To do: Among the lines below, a stretch begins at the one with "[Dusty Rose] (781, 357)" and ends at the one with "Special Offers (965, 109)". Repeat that stretch exactly, ends included.

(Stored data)
____________________

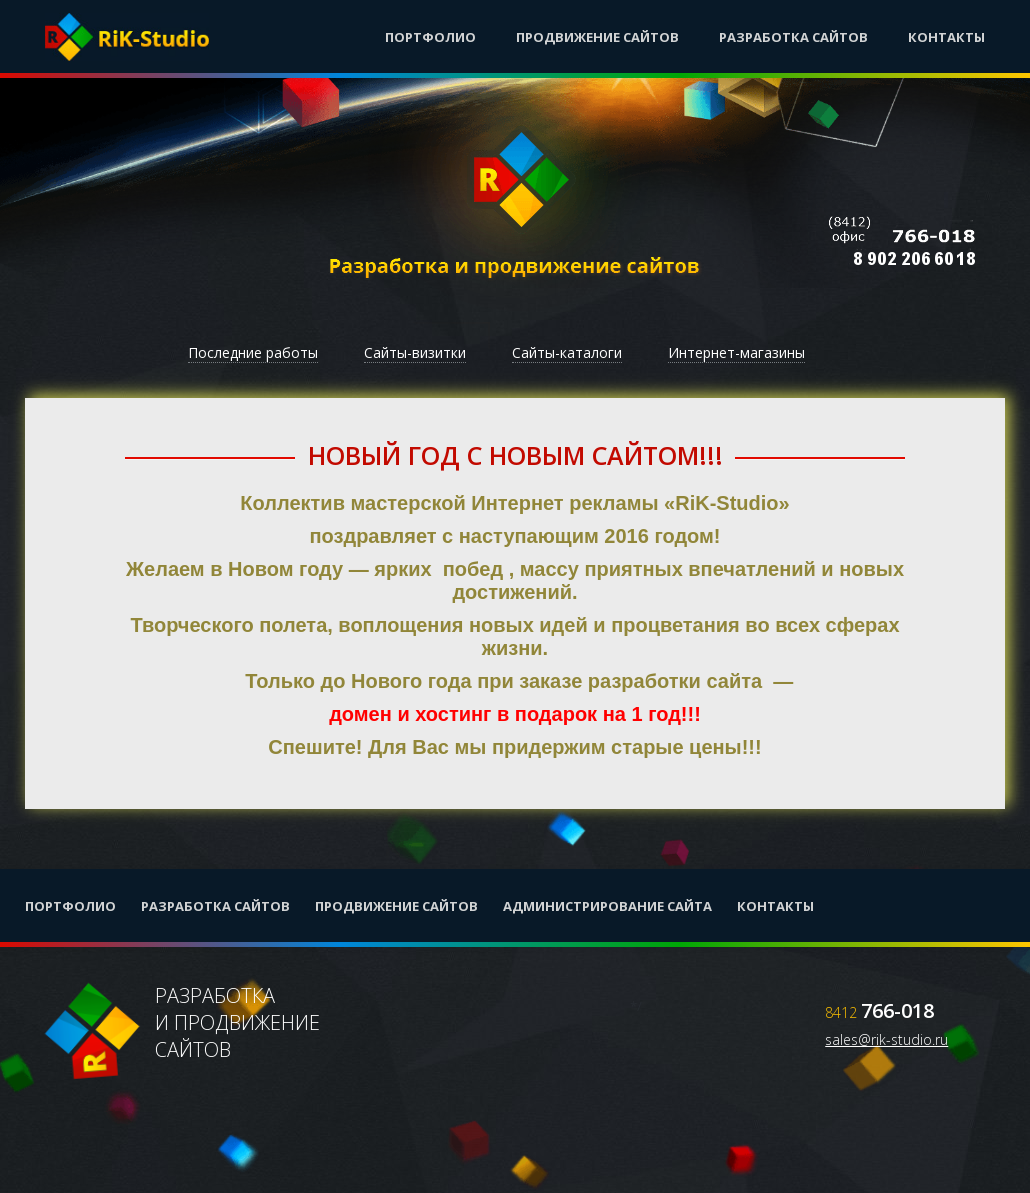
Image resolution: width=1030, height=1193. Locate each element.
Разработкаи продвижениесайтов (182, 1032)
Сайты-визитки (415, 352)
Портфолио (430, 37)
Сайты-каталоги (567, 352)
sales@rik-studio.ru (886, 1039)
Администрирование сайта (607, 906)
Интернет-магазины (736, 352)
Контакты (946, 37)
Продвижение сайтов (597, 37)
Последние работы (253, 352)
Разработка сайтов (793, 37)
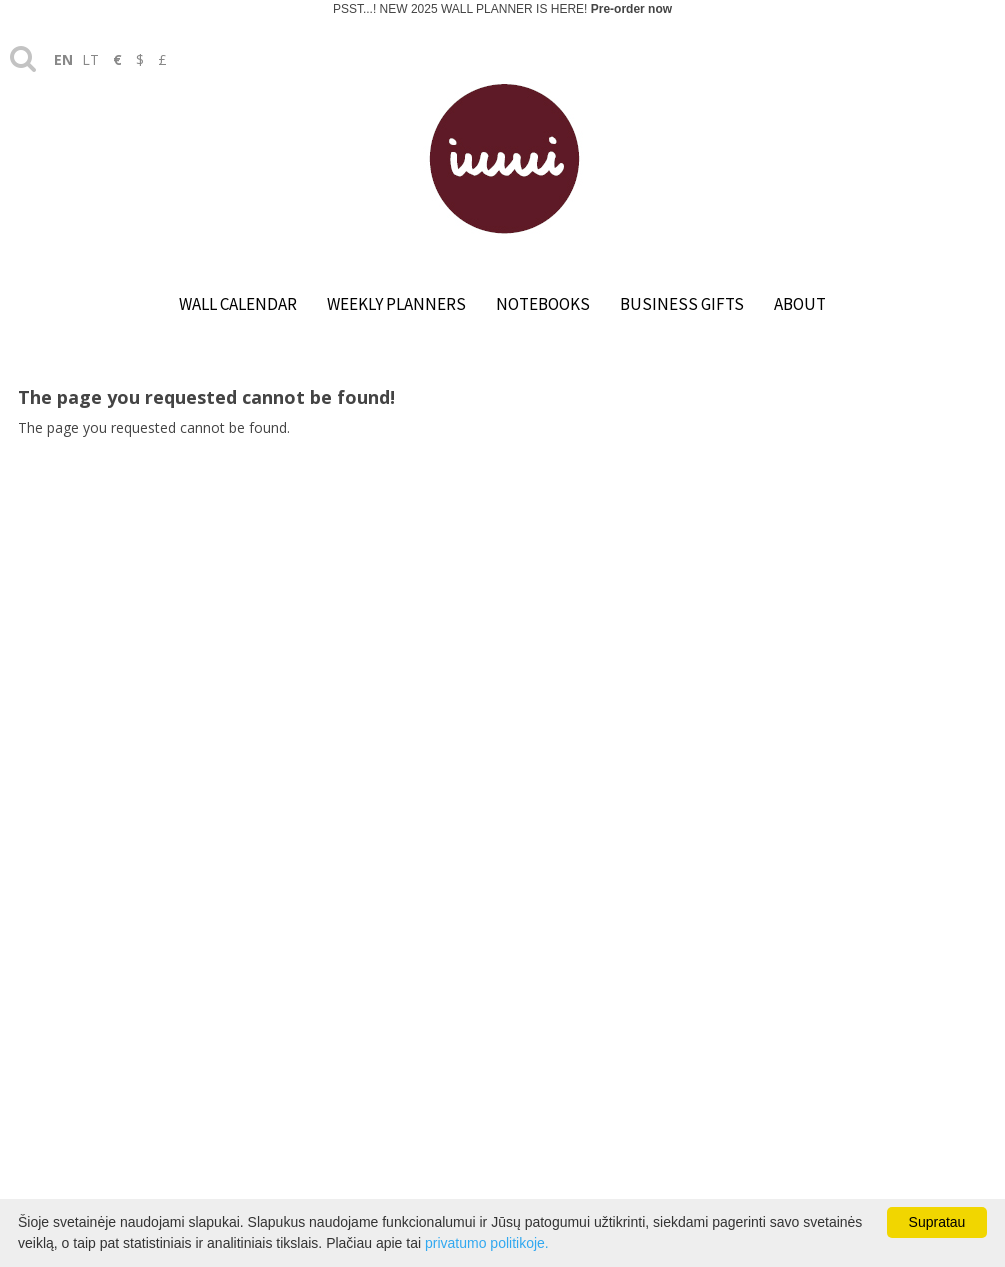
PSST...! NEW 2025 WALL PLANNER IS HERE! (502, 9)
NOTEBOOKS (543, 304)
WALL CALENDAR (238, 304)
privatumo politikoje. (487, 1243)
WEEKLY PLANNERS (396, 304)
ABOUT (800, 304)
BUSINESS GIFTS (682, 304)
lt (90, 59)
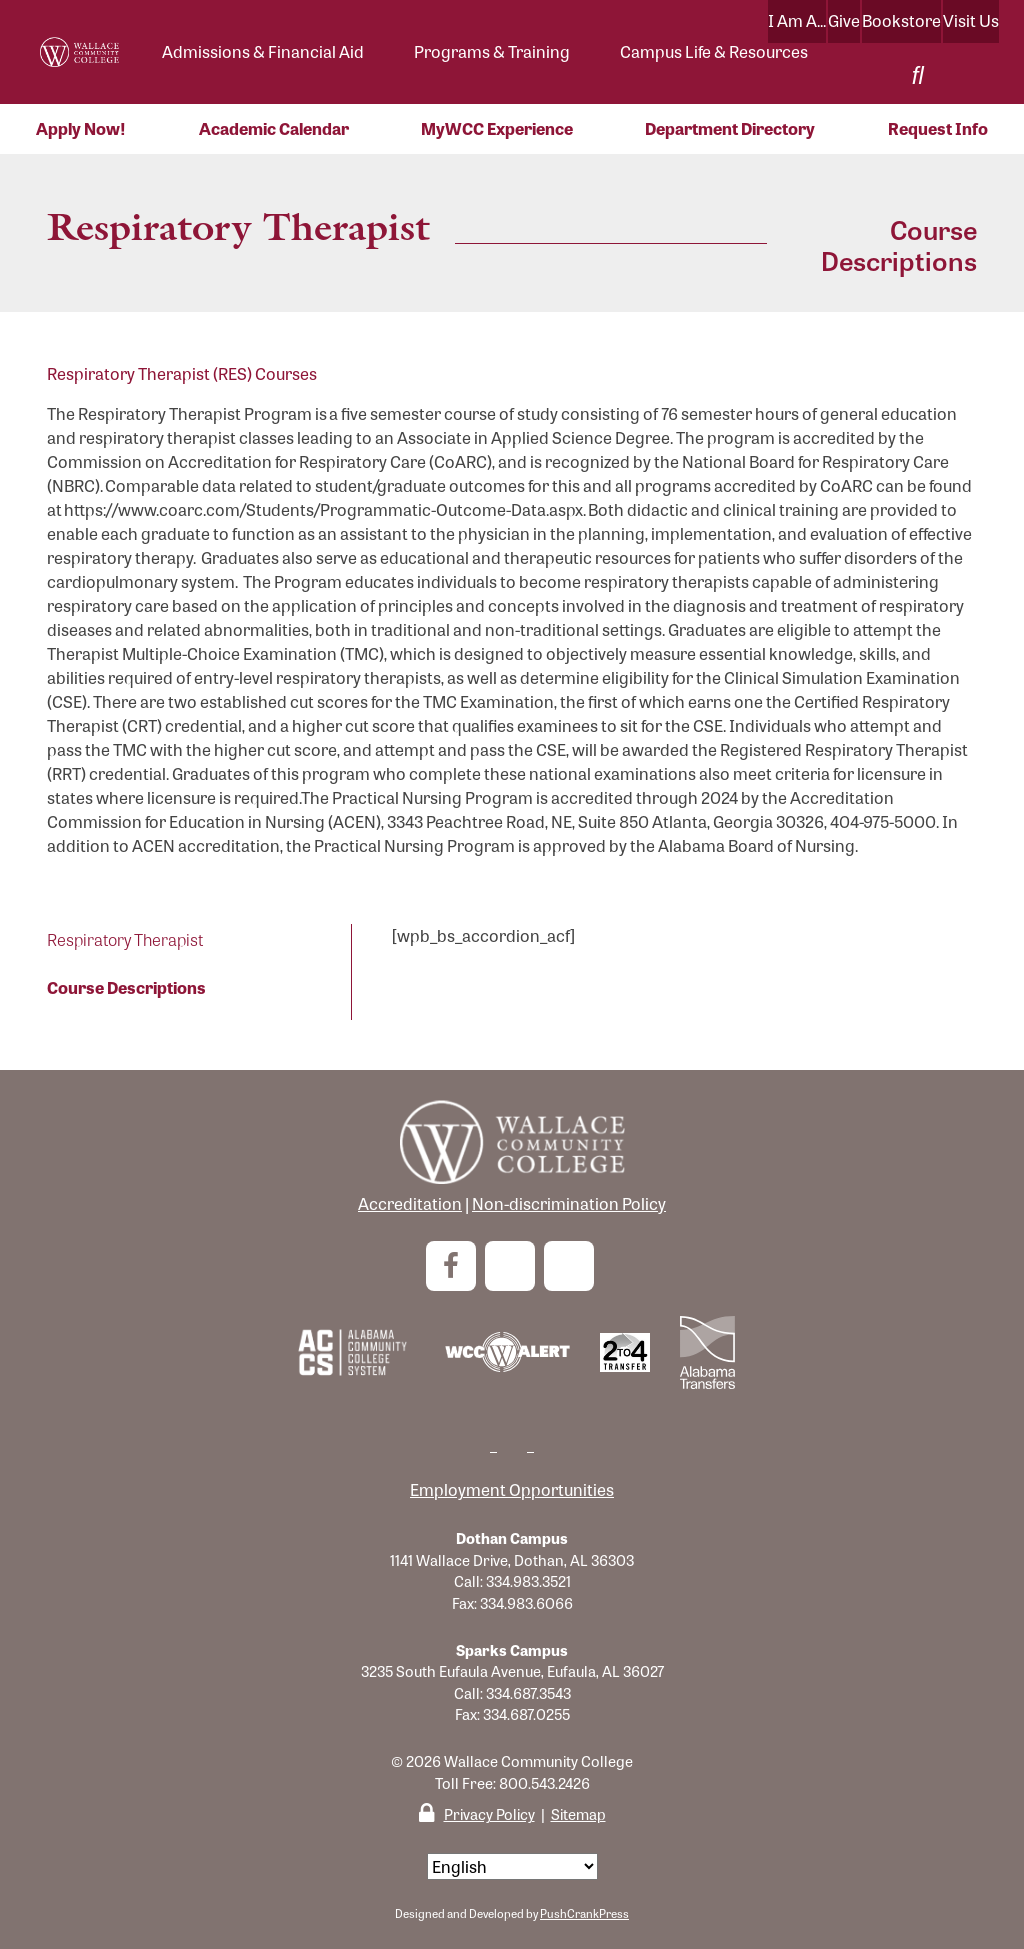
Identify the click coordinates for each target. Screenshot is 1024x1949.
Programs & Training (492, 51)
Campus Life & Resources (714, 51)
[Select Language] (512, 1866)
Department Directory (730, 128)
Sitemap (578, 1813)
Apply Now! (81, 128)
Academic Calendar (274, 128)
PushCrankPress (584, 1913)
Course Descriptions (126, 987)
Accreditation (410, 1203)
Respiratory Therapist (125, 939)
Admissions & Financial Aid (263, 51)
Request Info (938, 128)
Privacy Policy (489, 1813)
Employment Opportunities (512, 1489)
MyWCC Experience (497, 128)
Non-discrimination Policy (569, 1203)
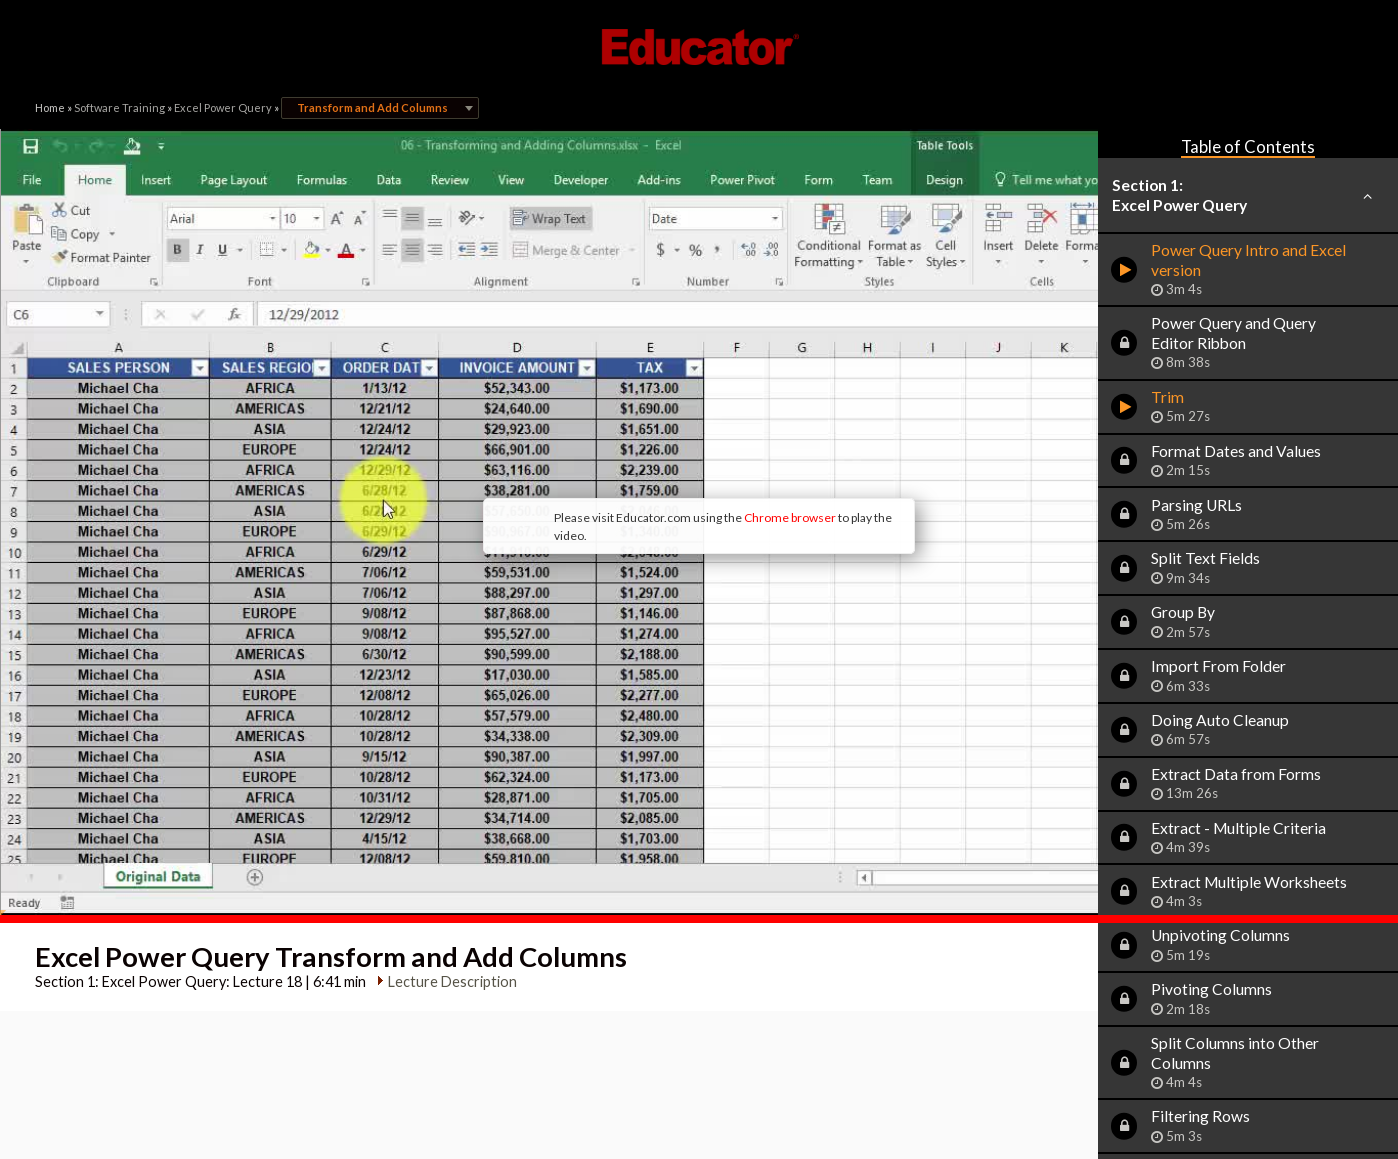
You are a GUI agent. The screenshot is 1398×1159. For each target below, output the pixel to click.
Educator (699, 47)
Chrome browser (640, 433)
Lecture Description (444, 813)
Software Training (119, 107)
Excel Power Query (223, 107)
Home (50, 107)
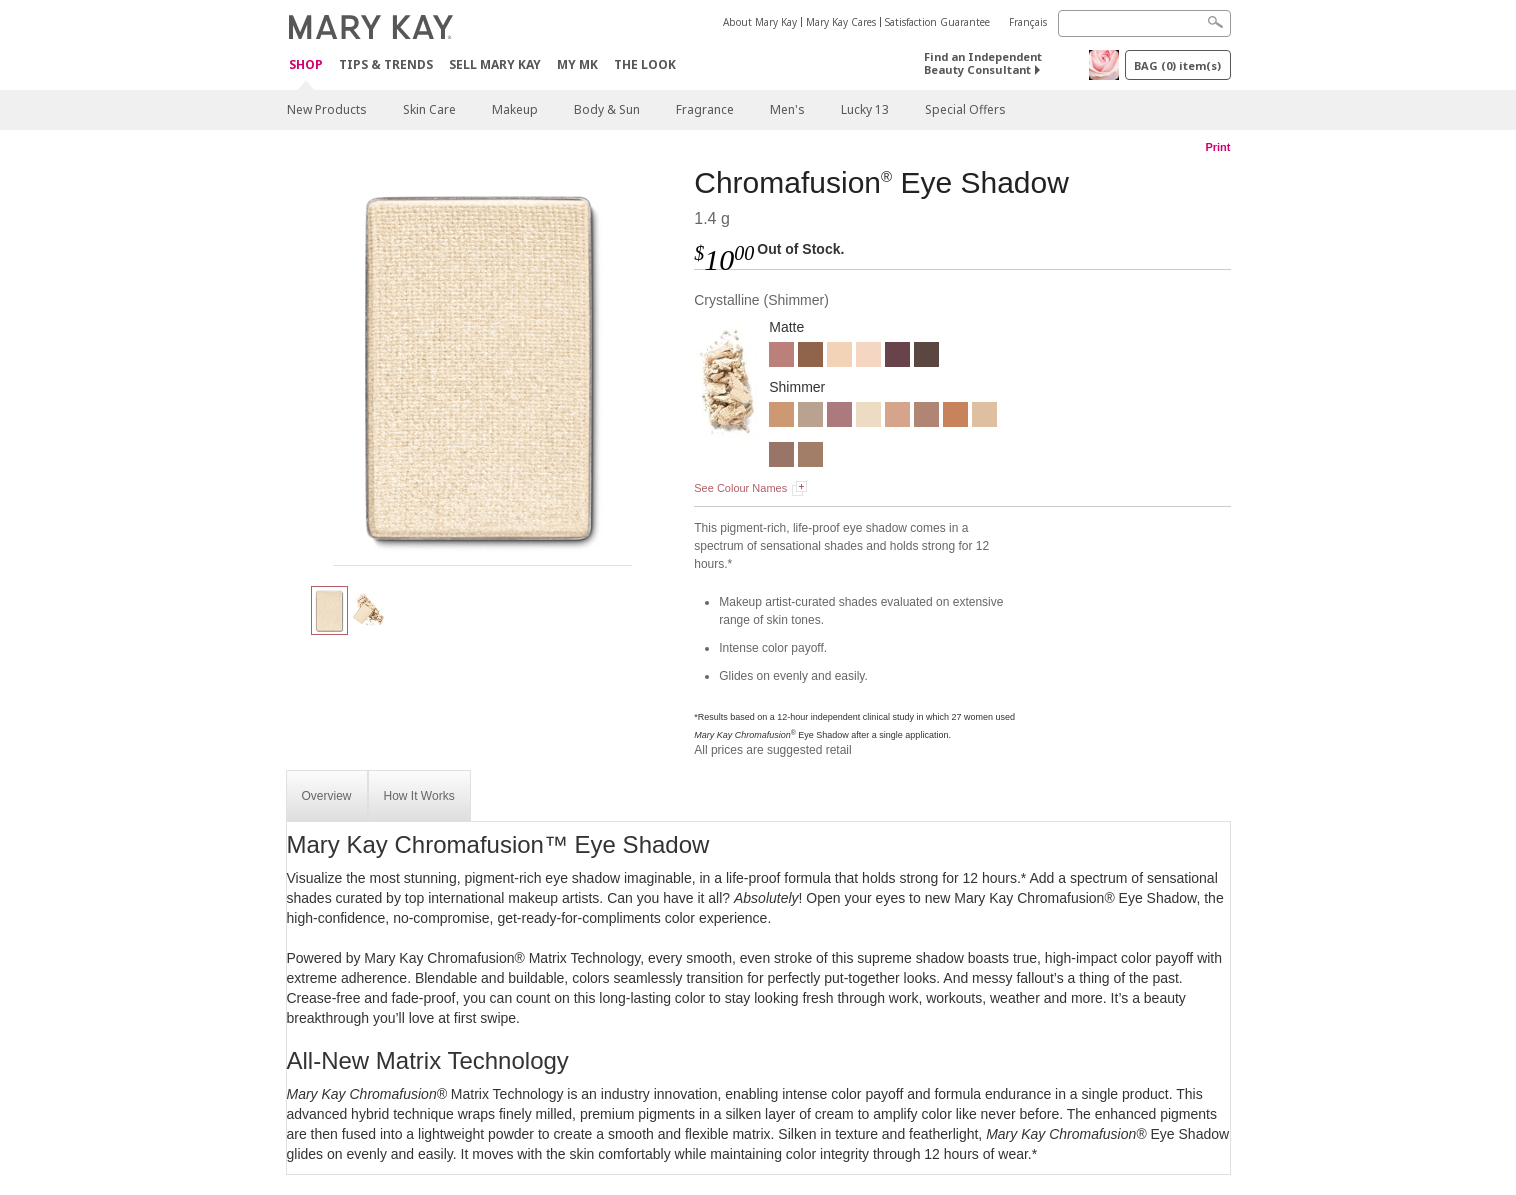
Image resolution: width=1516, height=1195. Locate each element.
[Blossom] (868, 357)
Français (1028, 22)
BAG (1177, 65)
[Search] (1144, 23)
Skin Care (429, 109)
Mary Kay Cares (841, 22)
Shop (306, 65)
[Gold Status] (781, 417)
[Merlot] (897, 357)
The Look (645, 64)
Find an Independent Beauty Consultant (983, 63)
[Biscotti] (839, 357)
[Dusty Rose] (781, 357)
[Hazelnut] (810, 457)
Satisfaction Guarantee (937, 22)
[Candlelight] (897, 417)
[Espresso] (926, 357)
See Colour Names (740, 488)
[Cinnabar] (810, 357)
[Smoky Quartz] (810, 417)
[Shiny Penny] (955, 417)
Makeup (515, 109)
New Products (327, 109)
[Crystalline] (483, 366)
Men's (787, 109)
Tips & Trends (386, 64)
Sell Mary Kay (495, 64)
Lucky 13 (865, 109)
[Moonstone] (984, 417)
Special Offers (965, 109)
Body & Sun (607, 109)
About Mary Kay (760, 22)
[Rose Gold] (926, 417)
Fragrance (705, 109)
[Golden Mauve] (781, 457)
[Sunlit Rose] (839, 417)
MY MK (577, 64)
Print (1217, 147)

____________________

Response:
[Dusty Rose] (781, 357)
[Hazelnut] (810, 457)
Satisfaction Guarantee (937, 22)
[Candlelight] (897, 417)
[Espresso] (926, 357)
See Colour Names (740, 488)
[Cinnabar] (810, 357)
[Smoky Quartz] (810, 417)
[Shiny Penny] (955, 417)
Makeup (515, 109)
New Products (327, 109)
[Crystalline] (483, 366)
Men's (787, 109)
Tips & Trends (386, 64)
Sell Mary Kay (495, 64)
Lucky 13 (865, 109)
[Moonstone] (984, 417)
Special Offers (965, 109)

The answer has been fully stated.